S3 Flashcards
What is S3?
- Simple Storage Solution
- Buckets store objects
- objects contains key : value pairs
- No object can live outside of a bucket
- Flat File System
What is the storage capacity of S3?
unlimited storage
What is the object size range in S3 (smallest possible to largest possible)?
0 bytes to 5TB
What is the durability of S3?
Data is stored across 3 AZs to ensure 11-9’s of durability
Describe the naming structure of a bucket
- Bucket names are global and must be unique across a partition (a grouping of regions).
- Names must be between 3-63 characters long.
- Names can only contain upper or lowercase, numbers, dots(.) or hyphens(-).
- Names must begin and end with a letter or a number.
- Names cannot be formatted like an IP address.
- Names can not begin with xn–
Describe the data consistency model for S3.
- Read after write consistent for New PUTS (posts)
- Eventually consistent for overwrite puts.
- Eventually consistent for DELETES
What operations can you perform on an object?
- PUT,
- GET,
- DELETE (RM),
- LIST
What is Versioning?
- Objects are given a version ID
- When new objects are uploaded the old objects are kept.
- You can access any object version.
- When you delete an object that is versioned then the previous version is restored.
Are buckets versioned by default?
- No. Versioning must be enabled, and can be enabled at anytime.
- Once turned on it can only be suspended.

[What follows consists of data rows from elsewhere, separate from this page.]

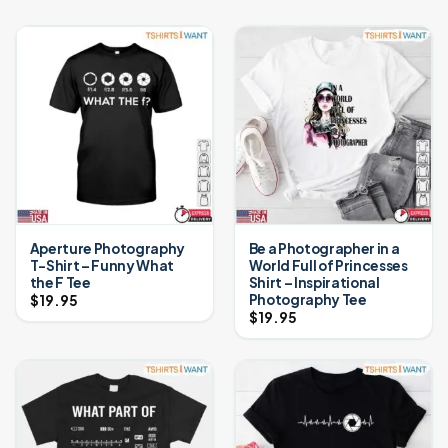
Aperture Photography
Be a Photographer in a
T-Shirt – Funny What
World Full of Princesses
the F Tee
Shirt – Inspirational
Photography Tee
$
19.95
$
19.95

T/F - All new buckets are private by default
True
What are bucket policies?
A resource based policy JSON documents that control access Grants other AWS accounts or IAM users access permissions for the bucket and objects in it.
Access Control Lists
- Legacy permissions control. Still used though.
- Grants access to objects and buckets with simple actions.
What is Cross Region Replication (CRR)?
- Allows files to be replicated across regions for greater durability.
- Versioning must be enabled.
Cross Region Replication - What gets replicated?
- Any new objects added after CRR is enabled.
- Object Metadata Tags Encryption (only SSE-KMS & SSE S3)(if source file is encrypted)
Cross Region Replication - What is NOT replicated?
- Objects that existed in source bucket before CRR was enabled.
- Objects encrypted with SSE-C
- Source objects that the bucket owner does not have read permissions on.
- Updates to bucket level sub resources (i.e changes to lifecycle configuration)
- Objects in the source bucket that are there as a result of replication from another bucket.
How do delete operations work on files that are Cross Region Replication?
- For delete WITHOUT version ID, S3 will add a delete marker which CRR DOES replicate.
- For delete with WITH a version ID (source) the source object is deleted but the destination object in NOT deleted.
What is transfer acceleration?
- provides faster and secure uploads from anywhere in the world.
- Data is uploaded to an Edge location, then that data is transported to your S3 bucket via AWS backbone network.
What is a presigned URL?
- A URL generated via the AWS CLI and SDK. Provides temporary access to write or download object data.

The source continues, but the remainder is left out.